Federal agriculture minister Gerry Ritz announced the list during a June 7 news conference, noting it is a pressure tactic designed to force U.S. action before tariffs are applied.
“These retaliatory measures, should we be forced to bring them into effect, will affect our producers and consumers on both sides of the border,” said Ritz.
“It’s by no means our preferred course of action, but we will continue to stand with Canadian cattle and hog producers against mandatory country-of-origin labelling.”
COOL legislation, which requires segregation and separate labelling of Canadian livestock and meat products, has cost the domestic cattle and hog industries an estimated $1 billion per year since it was enacted in late 2008.

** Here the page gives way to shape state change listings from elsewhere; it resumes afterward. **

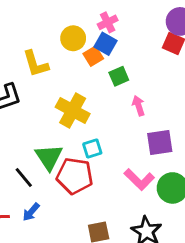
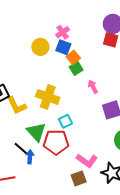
orange square: (93, 56) -> (73, 57), moved
yellow L-shape: (36, 64) -> (17, 106), moved
pink L-shape: (139, 179) -> (87, 161), moved
blue arrow: (31, 212) -> (30, 157), moved, turned 152

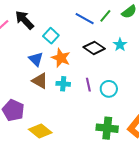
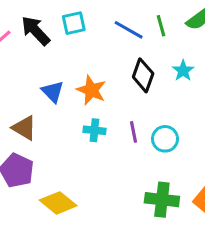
green line: (105, 16) -> (161, 26), turned -56
cyan square: (51, 36) -> (74, 23), moved, turned 35
black diamond: (94, 48) -> (143, 75), turned 75
brown triangle: (40, 81) -> (24, 128), moved

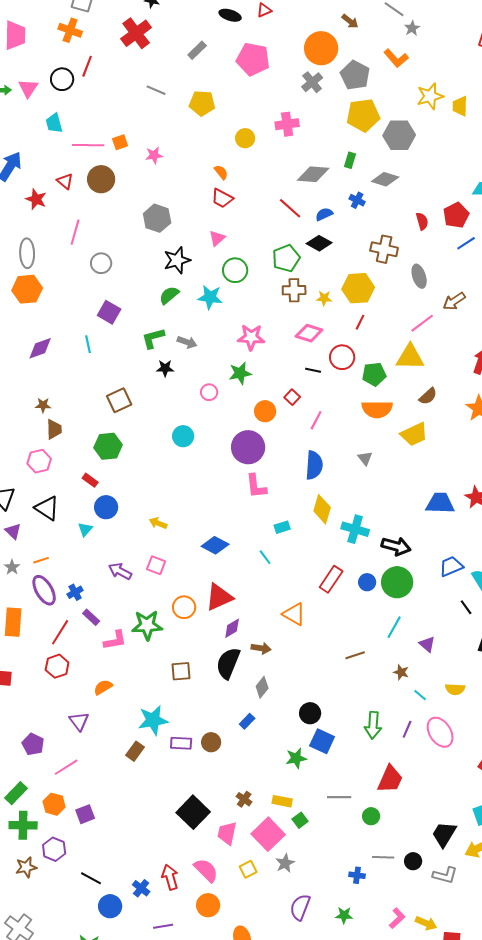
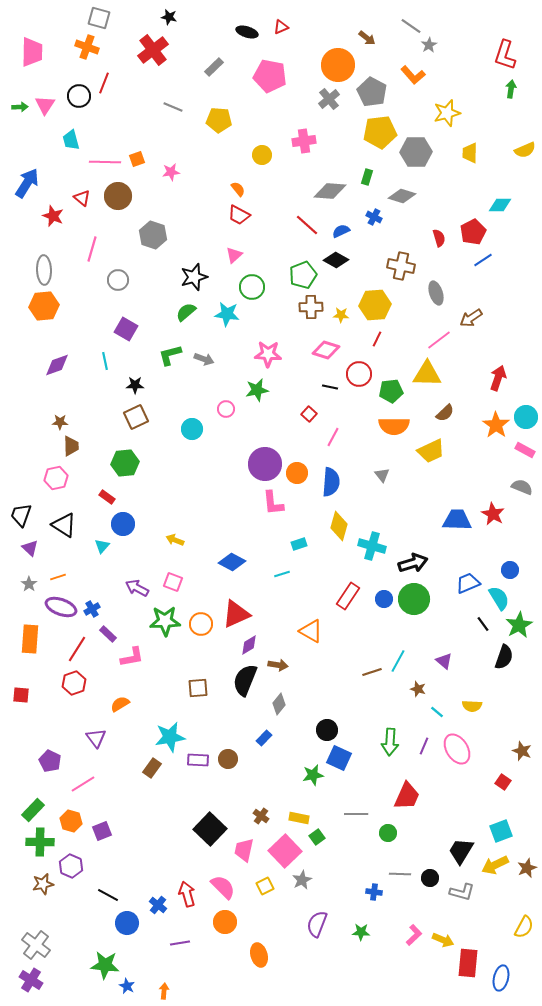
yellow trapezoid: (460, 106) -> (470, 153), moved
gray hexagon: (157, 218) -> (153, 235), moved
black star: (165, 368) -> (135, 385), moved
orange circle: (265, 411) -> (297, 473), moved
cyan circle: (183, 436) -> (192, 429), moved
black arrow: (396, 546) -> (413, 563), turned -32
cyan line: (265, 557) -> (282, 574), turned -70
purple ellipse: (44, 590) -> (61, 607), turned -40
green star: (147, 625) -> (165, 621), moved
cyan line: (394, 627) -> (398, 661), moved

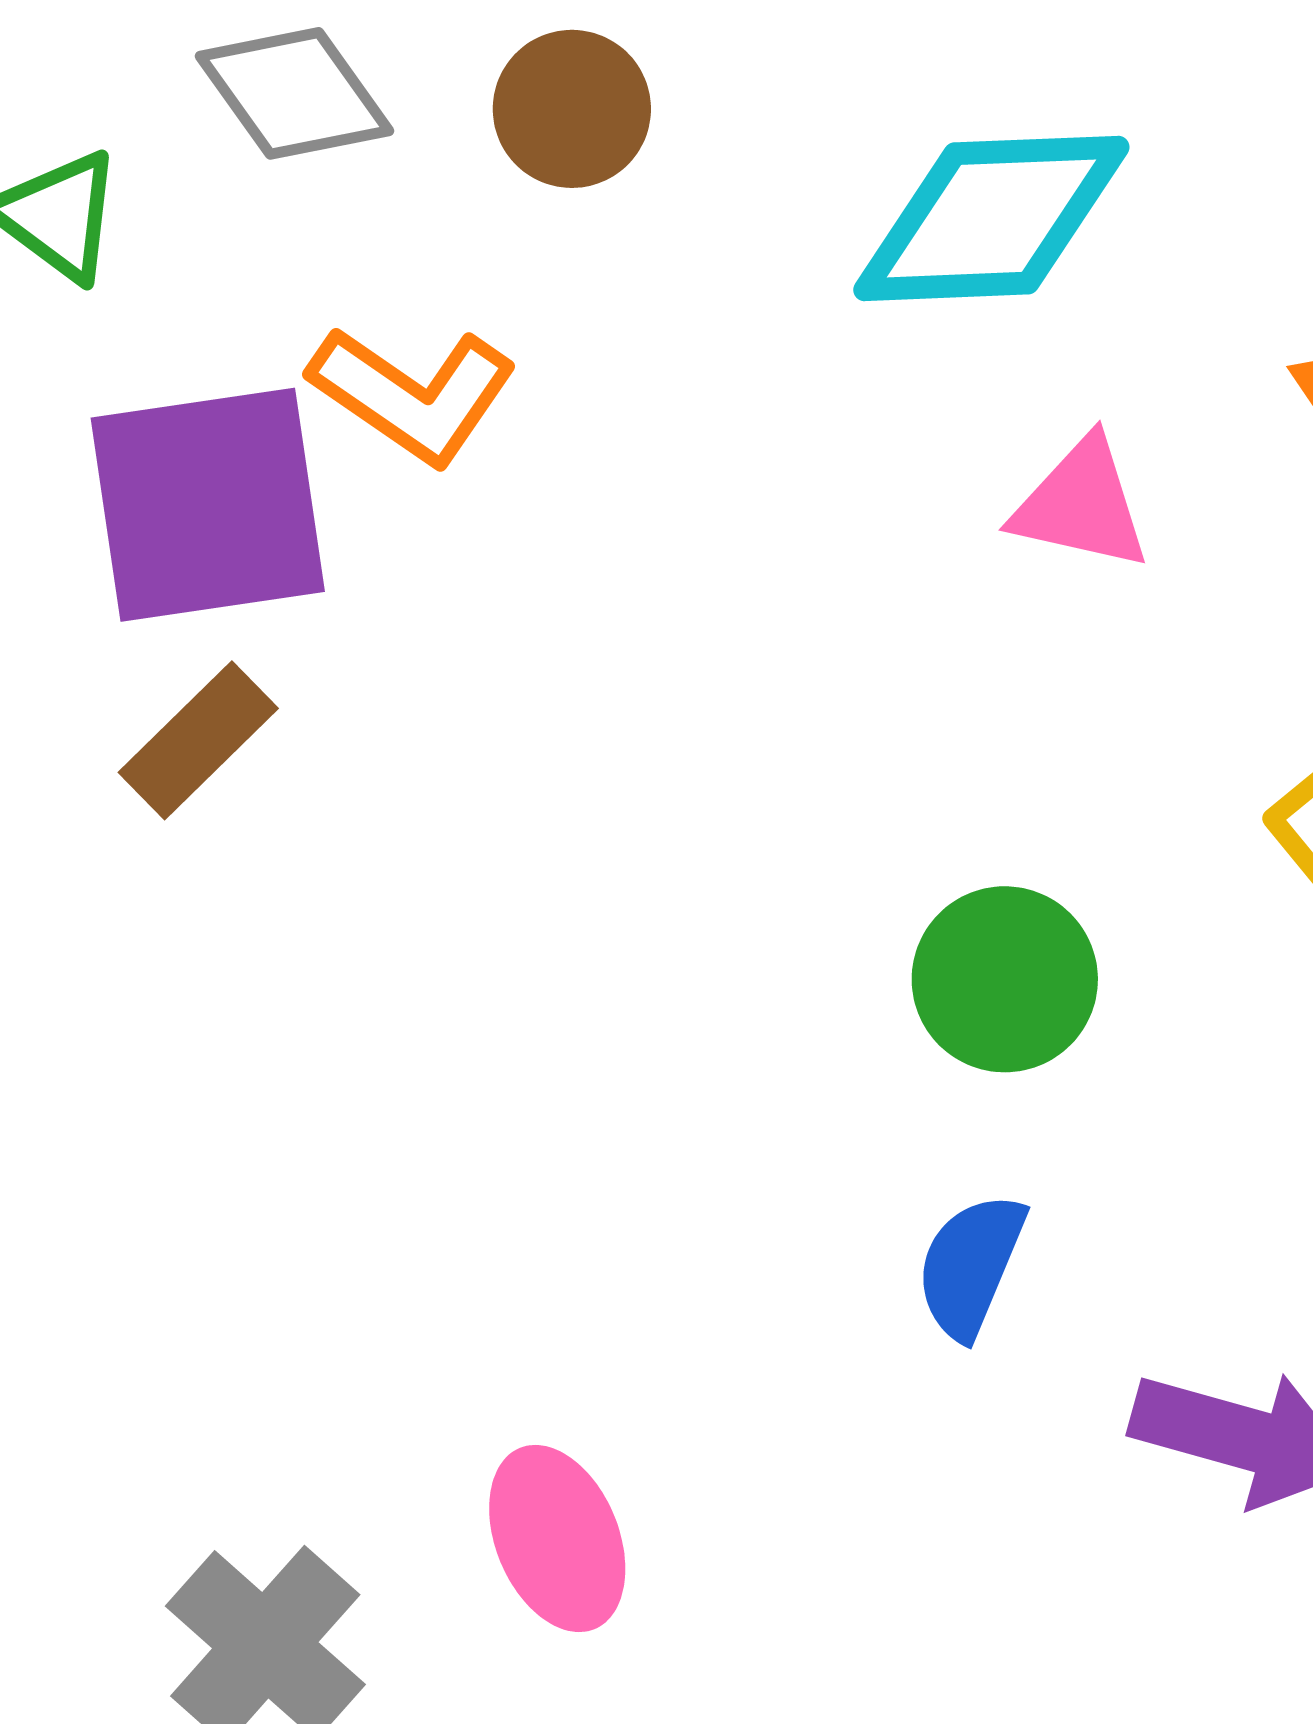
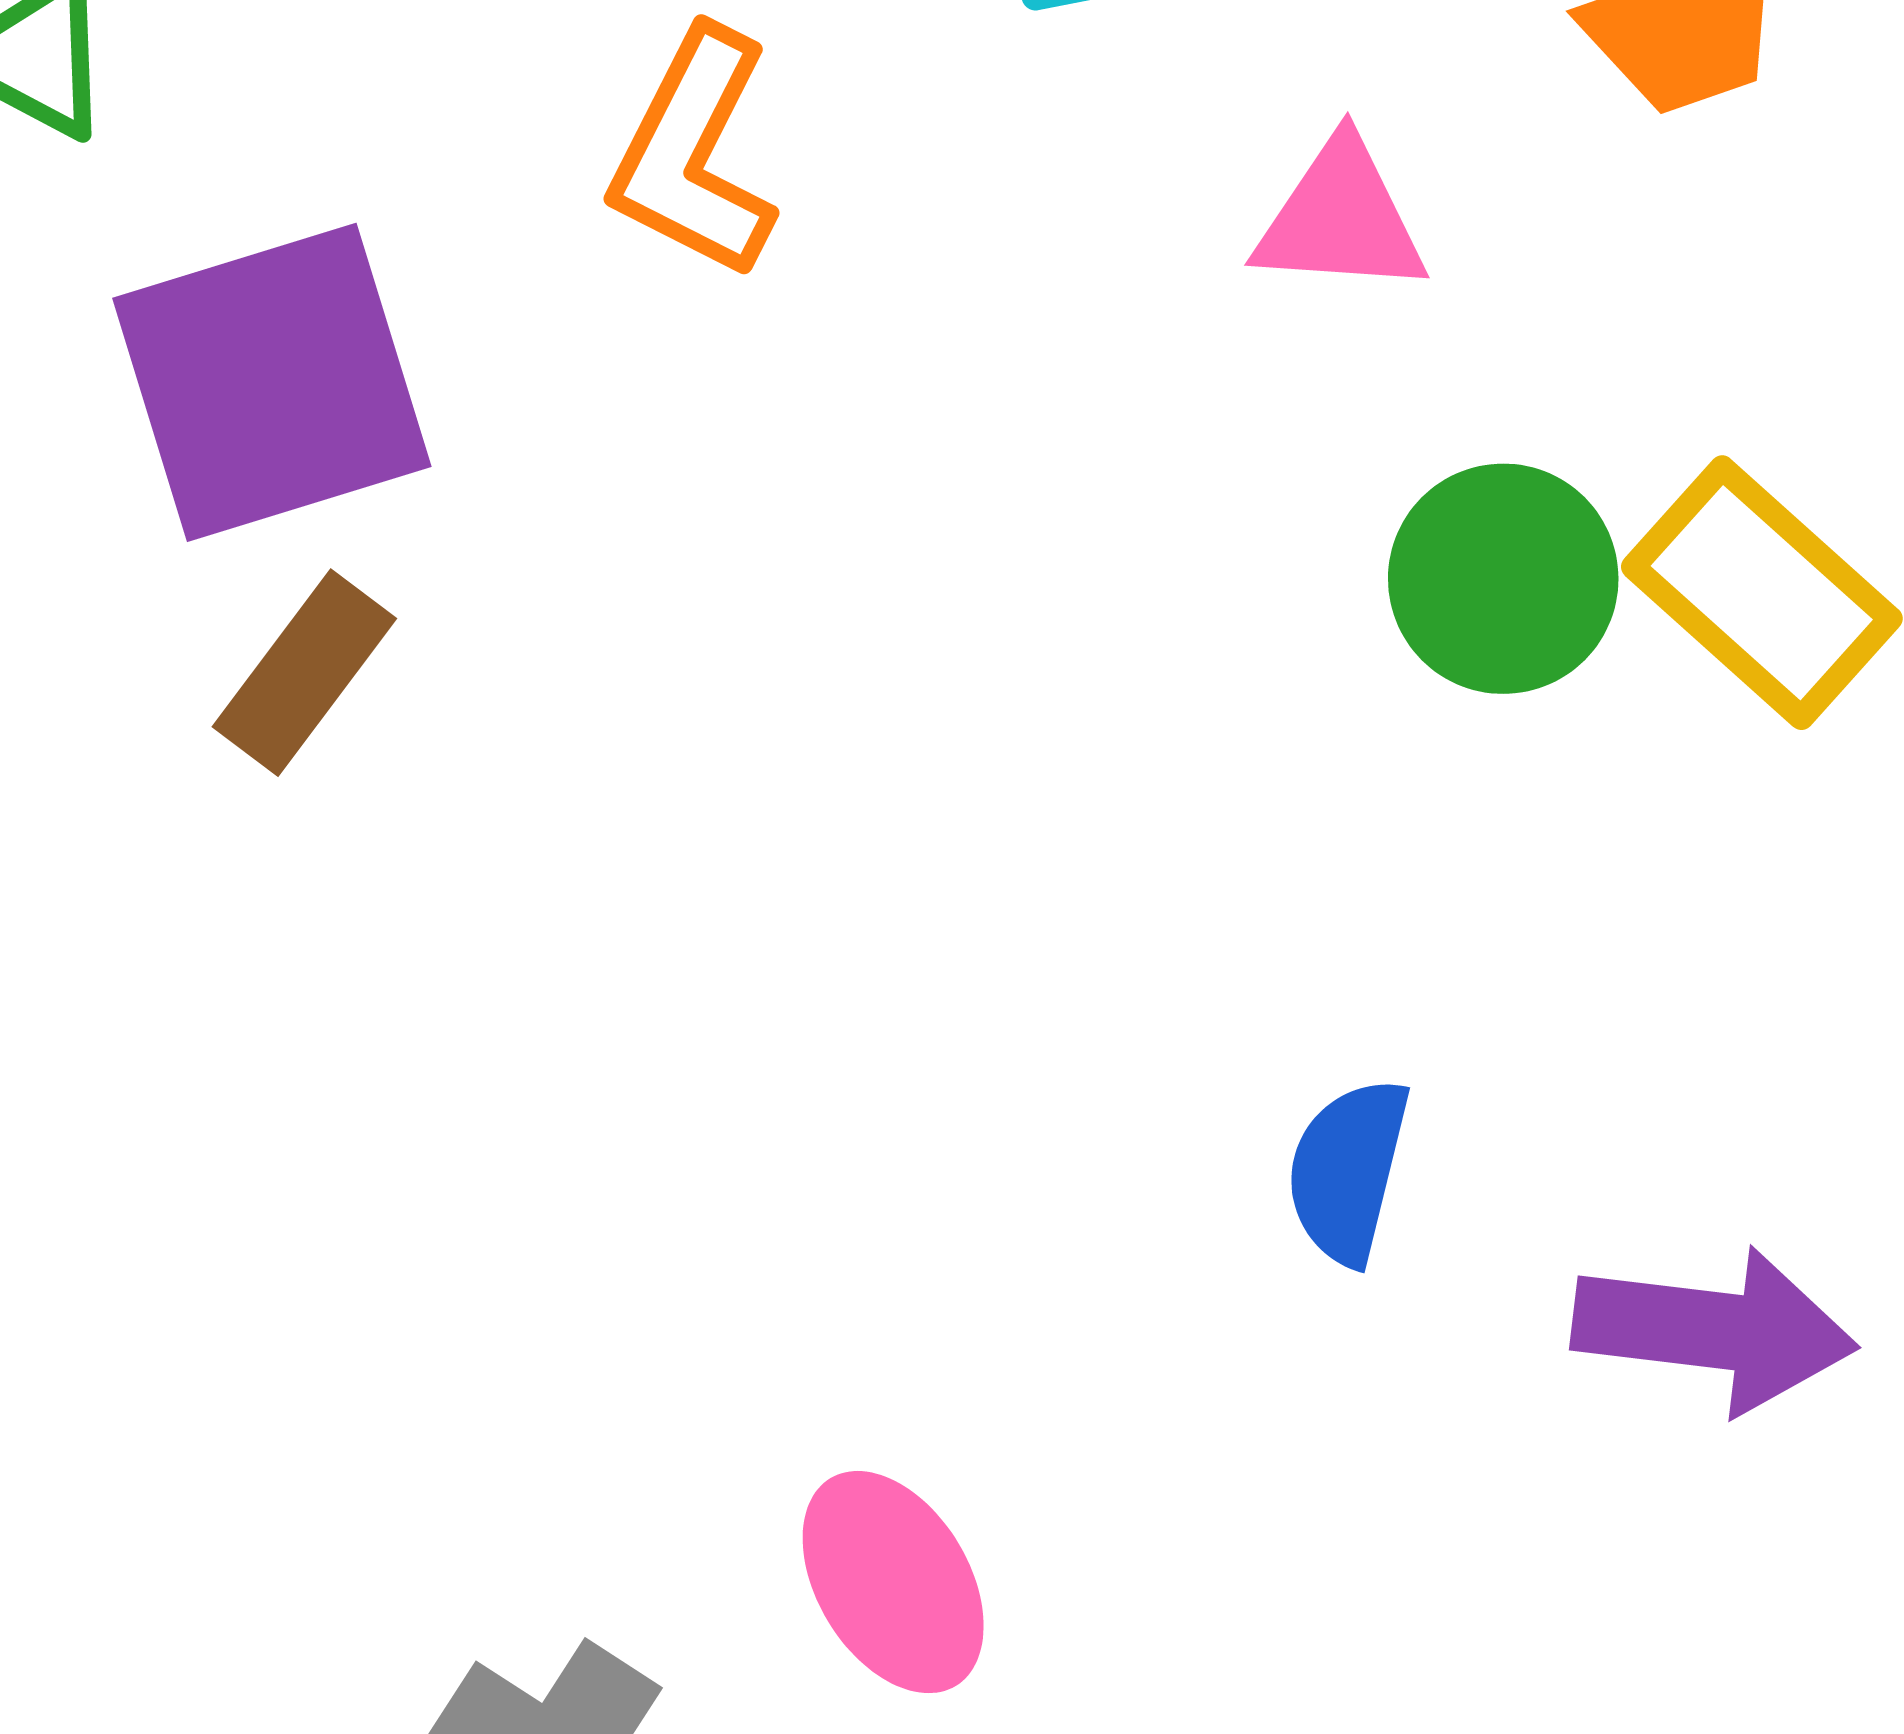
orange L-shape: (413, 394) -> (694, 154), moved, turned 91
green circle: (1005, 979) -> (1503, 579), moved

Canada and Mexico won a ruling from the World Trade Organization indicating COOL contravened trade agreements. The U.S. amended the legislation in late May, but changes were widely considered to be worse than the original and more damaging to Canadian livestock producers.
The changes are now subject to adjudication by the WTO.
“These costs are set to rise under the new amendment to an estimated $90 to $100 per head, compared with the $25 to $40 per head hit that we currently take today,” said Canadian Cattlemen’s Association vice-president Dave Solverson.
“This is simply unacceptable.”
Jurgen Preugschas, past chair of the Canadian Pork Council, said the May changes to COOL have already resulted in a 15 percent reduction in live hog exports to the U.S.
“(It) is going to put even more farmers out of business,” said Preugschas.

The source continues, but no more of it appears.